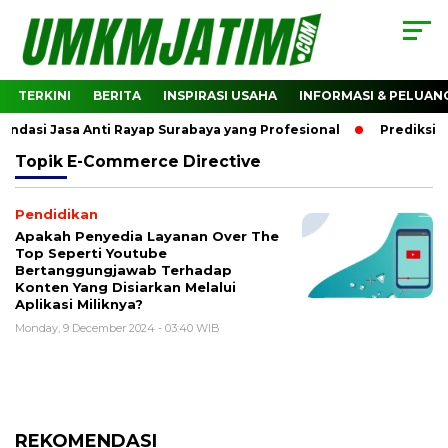
TERKINI
BERITA
INSPIRASI USAHA
INFORMASI & PELUAN
asi Jasa Anti Rayap Surabaya yang Profesional
Prediksi H
Topik
E-Commerce Directive
Pendidikan
Apakah Penyedia Layanan Over The
Top Seperti Youtube
Bertanggungjawab Terhadap
Konten Yang Disiarkan Melalui
Aplikasi Miliknya?
Monday, 9 December 2024 - 03:40 WIB
REKOMENDASI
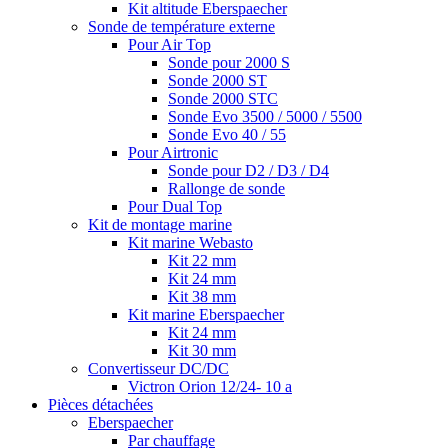
Kit altitude Eberspaecher
Sonde de température externe
Pour Air Top
Sonde pour 2000 S
Sonde 2000 ST
Sonde 2000 STC
Sonde Evo 3500 / 5000 / 5500
Sonde Evo 40 / 55
Pour Airtronic
Sonde pour D2 / D3 / D4
Rallonge de sonde
Pour Dual Top
Kit de montage marine
Kit marine Webasto
Kit 22 mm
Kit 24 mm
Kit 38 mm
Kit marine Eberspaecher
Kit 24 mm
Kit 30 mm
Convertisseur DC/DC
Victron Orion 12/24- 10 a
Pièces détachées
Eberspaecher
Par chauffage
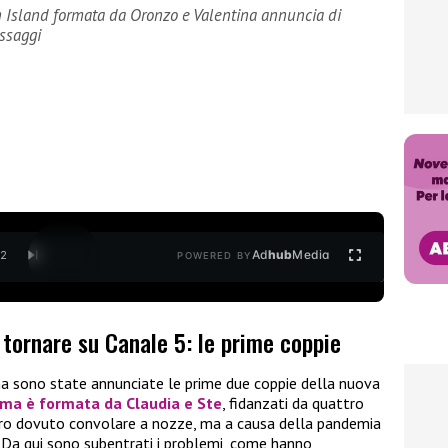
on Island formata da Oronzo e Valentina annuncia di
essaggi
Ad
hub
Media
/
2
POWERED BY
tornare su Canale 5: le prime coppie
erna sono state annunciate le prime due coppie della nuova
ima è formata da
Claudia
e
Ste
, fidanzati da quattro
ro dovuto convolare a nozze, ma a causa della pandemia
 Da qui sono subentrati i problemi, come hanno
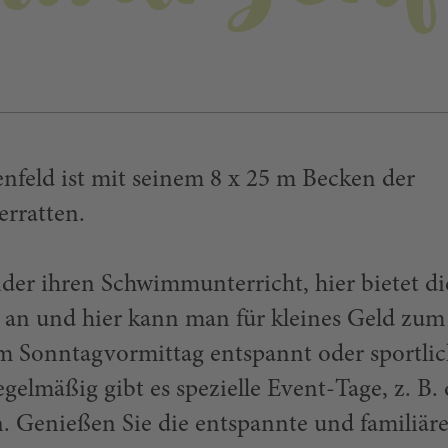
nfeld ist mit seinem 8 x 25 m Becken der
erratten.
der ihren Schwimmunterricht, hier bietet di
 an und hier kann man für kleines Geld zum
m Sonntagvormittag entspannt oder sportli
gelmäßig gibt es spezielle Event-Tage, z. B. 
Genießen Sie die entspannte und familiär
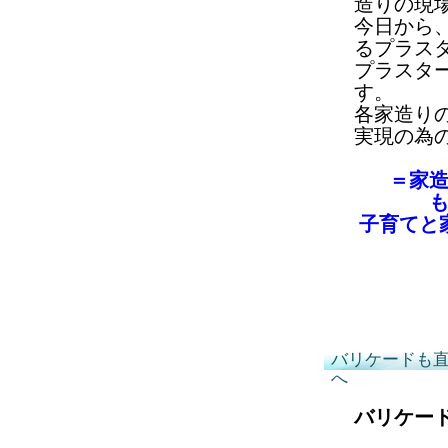
造りの現
今日から
るプラス
プラスタ
す。
各家造り
実現の為
＝家
子育てと
バリケードも
へ
バリケー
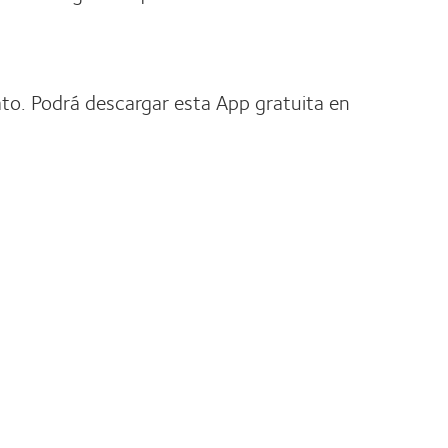
to. Podrá descargar esta App gratuita en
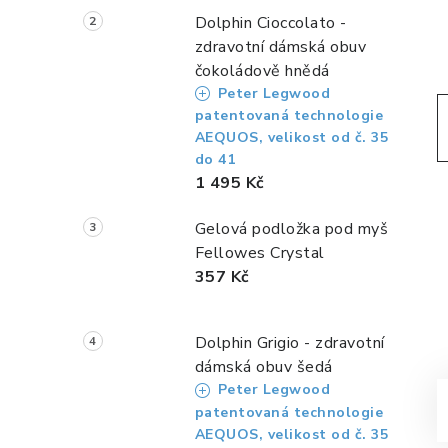
a
Dolphin Cioccolato -
n
zdravotní dámská obuv
čokoládově hnědá
n
Peter Legwood
í
patentovaná technologie
AEQUOS, velikost od č. 35
p
do 41
1 495 Kč
a
Gelová podložka pod myš
n
Fellowes Crystal
e
357 Kč
l
Dolphin Grigio - zdravotní
dámská obuv šedá
Peter Legwood
patentovaná technologie
AEQUOS, velikost od č. 35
=====
Work instruction: Repeat exactly the lines from the line containing "Dolphin Grigio - zdravotní" through the last line of the records above, including both, and nothing else.

Written response:
Dolphin Grigio - zdravotní
dámská obuv šedá
Peter Legwood
patentovaná technologie
AEQUOS, velikost od č. 35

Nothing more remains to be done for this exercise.